| WORK INSTRUCTION |
Review the material and extract every line in which the word "Junho" occurs.

===== RECORDS FOR THIS TASK

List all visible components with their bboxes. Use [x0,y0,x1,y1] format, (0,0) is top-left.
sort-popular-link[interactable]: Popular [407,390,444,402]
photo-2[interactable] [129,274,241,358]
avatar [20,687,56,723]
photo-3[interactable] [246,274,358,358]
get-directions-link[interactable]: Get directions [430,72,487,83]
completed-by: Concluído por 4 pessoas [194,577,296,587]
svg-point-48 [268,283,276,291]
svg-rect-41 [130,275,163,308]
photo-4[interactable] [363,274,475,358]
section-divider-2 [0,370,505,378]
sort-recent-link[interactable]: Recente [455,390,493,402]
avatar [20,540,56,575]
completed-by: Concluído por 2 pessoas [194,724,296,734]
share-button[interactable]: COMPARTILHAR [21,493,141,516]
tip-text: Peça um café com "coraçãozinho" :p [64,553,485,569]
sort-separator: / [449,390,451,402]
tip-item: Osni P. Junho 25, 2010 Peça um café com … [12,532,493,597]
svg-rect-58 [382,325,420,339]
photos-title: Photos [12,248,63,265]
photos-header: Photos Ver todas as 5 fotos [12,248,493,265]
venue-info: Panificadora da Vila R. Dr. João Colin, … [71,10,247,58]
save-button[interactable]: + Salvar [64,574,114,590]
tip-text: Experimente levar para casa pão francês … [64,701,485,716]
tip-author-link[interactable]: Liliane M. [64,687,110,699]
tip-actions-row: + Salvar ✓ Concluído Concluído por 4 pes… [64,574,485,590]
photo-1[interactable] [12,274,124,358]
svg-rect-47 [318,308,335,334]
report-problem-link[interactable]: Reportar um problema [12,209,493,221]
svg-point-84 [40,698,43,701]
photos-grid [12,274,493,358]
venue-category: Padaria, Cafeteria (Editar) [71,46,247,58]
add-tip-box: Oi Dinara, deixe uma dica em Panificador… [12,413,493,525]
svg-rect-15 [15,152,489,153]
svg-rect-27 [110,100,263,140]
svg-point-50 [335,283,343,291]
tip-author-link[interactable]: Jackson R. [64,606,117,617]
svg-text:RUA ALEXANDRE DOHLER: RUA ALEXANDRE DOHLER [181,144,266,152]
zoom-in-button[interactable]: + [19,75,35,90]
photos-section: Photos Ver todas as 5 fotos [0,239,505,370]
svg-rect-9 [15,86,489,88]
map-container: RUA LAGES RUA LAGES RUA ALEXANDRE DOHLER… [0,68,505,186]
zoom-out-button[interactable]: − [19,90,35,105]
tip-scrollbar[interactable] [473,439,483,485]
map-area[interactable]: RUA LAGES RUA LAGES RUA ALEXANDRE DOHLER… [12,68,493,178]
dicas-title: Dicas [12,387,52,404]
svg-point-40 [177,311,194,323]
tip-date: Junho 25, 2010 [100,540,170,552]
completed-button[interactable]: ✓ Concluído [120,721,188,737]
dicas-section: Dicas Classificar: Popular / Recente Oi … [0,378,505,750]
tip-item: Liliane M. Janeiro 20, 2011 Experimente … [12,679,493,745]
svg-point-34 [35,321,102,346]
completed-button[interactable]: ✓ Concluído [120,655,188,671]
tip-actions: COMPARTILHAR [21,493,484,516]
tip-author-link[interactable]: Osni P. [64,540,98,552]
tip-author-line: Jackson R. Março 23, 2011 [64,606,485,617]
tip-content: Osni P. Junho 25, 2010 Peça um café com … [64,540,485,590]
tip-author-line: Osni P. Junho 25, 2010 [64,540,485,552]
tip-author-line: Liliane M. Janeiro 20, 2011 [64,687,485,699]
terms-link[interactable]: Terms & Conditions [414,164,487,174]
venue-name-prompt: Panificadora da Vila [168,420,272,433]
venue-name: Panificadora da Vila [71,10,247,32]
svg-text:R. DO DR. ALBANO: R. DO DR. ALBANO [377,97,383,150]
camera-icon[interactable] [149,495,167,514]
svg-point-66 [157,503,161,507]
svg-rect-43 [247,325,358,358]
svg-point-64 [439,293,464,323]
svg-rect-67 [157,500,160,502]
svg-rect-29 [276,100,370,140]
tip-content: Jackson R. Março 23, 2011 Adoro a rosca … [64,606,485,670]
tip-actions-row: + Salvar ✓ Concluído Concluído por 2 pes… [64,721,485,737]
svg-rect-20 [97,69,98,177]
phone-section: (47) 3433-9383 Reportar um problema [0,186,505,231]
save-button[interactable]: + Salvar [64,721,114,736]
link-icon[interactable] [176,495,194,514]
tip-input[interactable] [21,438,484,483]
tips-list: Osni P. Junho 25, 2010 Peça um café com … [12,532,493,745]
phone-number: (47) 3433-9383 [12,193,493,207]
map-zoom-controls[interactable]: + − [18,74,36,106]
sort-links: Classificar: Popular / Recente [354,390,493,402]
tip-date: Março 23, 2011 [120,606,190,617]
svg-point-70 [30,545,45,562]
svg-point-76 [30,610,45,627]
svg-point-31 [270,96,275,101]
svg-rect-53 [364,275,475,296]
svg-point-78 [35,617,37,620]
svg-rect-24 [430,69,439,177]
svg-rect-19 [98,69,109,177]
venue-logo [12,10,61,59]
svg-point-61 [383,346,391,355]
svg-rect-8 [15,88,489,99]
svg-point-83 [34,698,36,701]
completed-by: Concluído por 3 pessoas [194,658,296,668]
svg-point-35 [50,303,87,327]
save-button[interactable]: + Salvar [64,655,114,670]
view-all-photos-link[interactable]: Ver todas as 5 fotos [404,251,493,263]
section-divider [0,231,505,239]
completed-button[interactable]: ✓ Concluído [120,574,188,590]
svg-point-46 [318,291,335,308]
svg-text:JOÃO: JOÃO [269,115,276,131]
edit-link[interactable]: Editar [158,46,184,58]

==========

| THE COMPLETED TASK |
tip-item: Osni P. Junho 25, 2010 Peça um café com … [12,532,493,597]
tip-date: Junho 25, 2010 [100,540,170,552]
tip-content: Osni P. Junho 25, 2010 Peça um café com … [64,540,485,590]
tip-author-line: Osni P. Junho 25, 2010 [64,540,485,552]
tips-list: Osni P. Junho 25, 2010 Peça um café com … [12,532,493,745]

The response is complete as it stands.